As Larry pointed out last week, selection bias is just one form of editorial tilt. Having “conservative topics” hit the feed with framing headlines designed to make them look extreme or ridiculous amounts to another form of marginalization, one with which conservatives are all too familiar. Editorial bias is not as simple as tallying up topics with hash marks and “L” and “C” columns. Even Facebook appeared to understand that at the time, as its top attorney offered up this caveat while issuing this unilateral vindication:
“Our investigation could not fully exclude the possibility of isolated improper actions or unintentional bias in the implementation of our guidelines or policies,” Colin Stretch, Facebook’s General Counsel, wrote in a company blog post.
That was then, and this is now. Even while insisting that the bias didn’t officially exist, Facebook has decided to make these significant changes in its process:
In addition, Facebook also said it would make improvements to the product and tools, including:
* We will no longer rely on lists of external websites and news outlets to identify, validate or assess the importance of particular topics. This means we will eliminate the “Media 1K” list, the list of RSS feeds used to supplement the algorithm that generates potential trending topics, and the top-10 list of news outlets.
* We are also removing the ability to assign an “importance level” to a topic through assessment of the topic’s prominence on the top-10 list of news outlets.
* We will expand our Help Center content on Trending Topics to provide more information about this feature and how it works.
Note the third change well. Until Gizmodo’s report, Facebook claimed that its Trending Topics function was completely driven by algorithms, and not by human intervention. That claim would have kept it dishonestly shielded from charges of bias had former employees not blown the whistle on the management of this feature. That lack of candor about how Trending Topics operates certainly colors claims now that their internal investigation turned up nothing wrong.

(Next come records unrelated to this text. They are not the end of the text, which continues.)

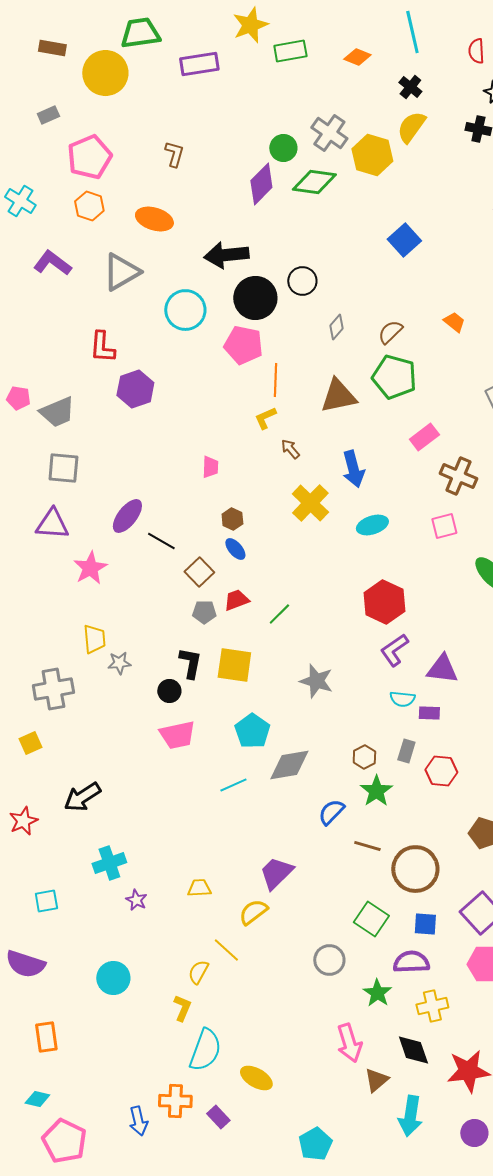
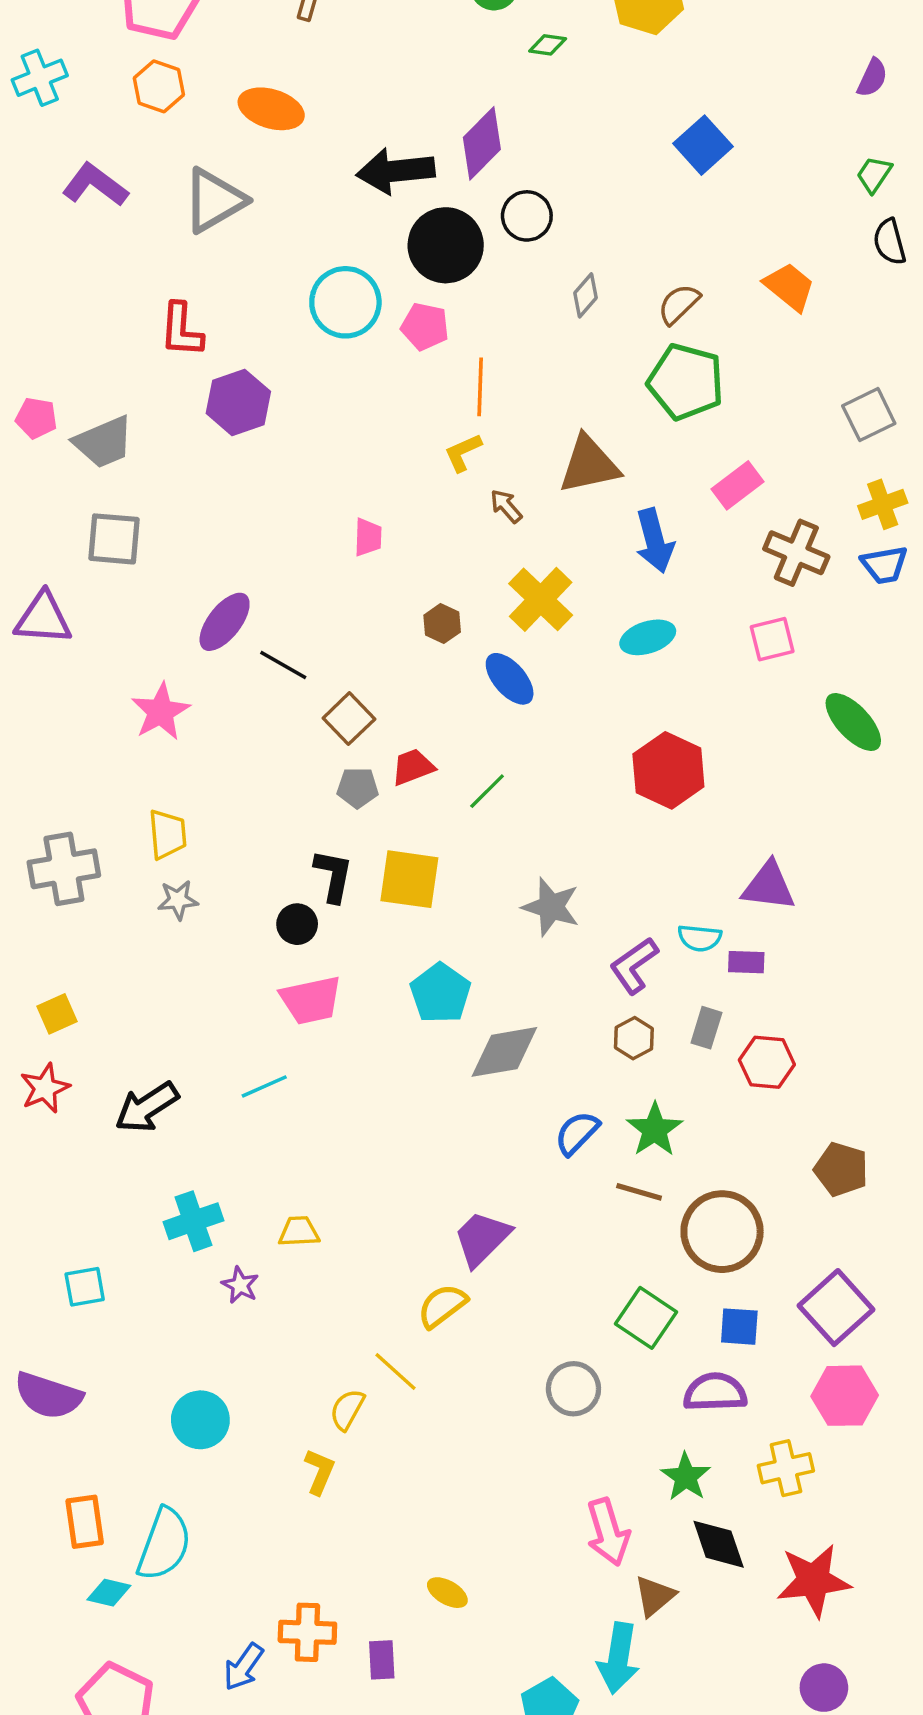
green diamond: (314, 182) -> (548, 45), size x0.5
purple diamond: (261, 184) -> (482, 143), moved
cyan cross: (20, 201) -> (40, 78), turned 36
cyan circle: (185, 310) -> (345, 302), moved
orange trapezoid: (454, 322) -> (789, 287), size x1.4
pink pentagon: (243, 345) -> (425, 326), size x0.7
brown triangle: (338, 396) -> (589, 465), moved
blue arrow: (353, 469) -> (655, 541), moved
brown hexagon: (232, 519) -> (442, 624), moved
purple triangle: (52, 524) -> (43, 618), moved
blue ellipse: (235, 549) -> (510, 679), moved, size x1.4
purple L-shape: (394, 650) -> (634, 966), moved
gray star: (119, 663) -> (178, 900), moved
gray cross: (53, 689) -> (64, 869), moved
cyan line: (233, 785) -> (264, 1086), moved
green star: (376, 791) -> (655, 1130), moved
red star: (23, 821) -> (45, 1088), moved
yellow trapezoid: (199, 888) -> (299, 1232), moved
green star: (377, 993) -> (686, 1477), moved
yellow cross: (432, 1006) -> (786, 1468), moved
cyan semicircle: (205, 1050) -> (164, 1544), moved
yellow ellipse: (256, 1078) -> (447, 1593), size x0.7
cyan diamond: (37, 1099) -> (109, 1593), moved
cyan arrow: (410, 1116) -> (618, 1658), moved
purple rectangle: (218, 1117) -> (382, 1660), turned 40
blue arrow: (138, 1121) -> (244, 1667), turned 48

Yesterday’s announcement seems like a tacit admission that something went wrong, or at least the possibility that they couldn’t tell when their process went south. As the ACU’s Matt Schlapp told CBS last night, it’s difficult to know exactly which this means. Thanks to the fact that Facebook kept its probe in-house, it’s also difficult to know just how much deliberate bias exists within the Trending Topics feature, and how much of that might have been by design. What we do know is this — Facebook feels compelled to change its process, and why would they do so if Facebook wasn’t doing anything wrong in the first place?
One final point: this only happened because people within the organization blew the whistle, and because conservatives engage with Facebook. If either of those conditions didn’t exist, Facebook would have shrugged off this story and never bothered to deny its bias. Zuckerberg deserves some credit for sitting down and meeting with conservatives to discuss the issue, but he did that in large part because (a) Facebook had not dealt honestly with its consumers, and (b) conservatives had the economic power to wreak some havoc with Facebook and its stockholders. After this, conservatives should not celebrate a victory — it’s not yet clear that they’ve won one — but instead increase vigilance over editorial bias on the platform by strengthening our position on it. This episode shows that conservatives have leverage, and we should not discard it.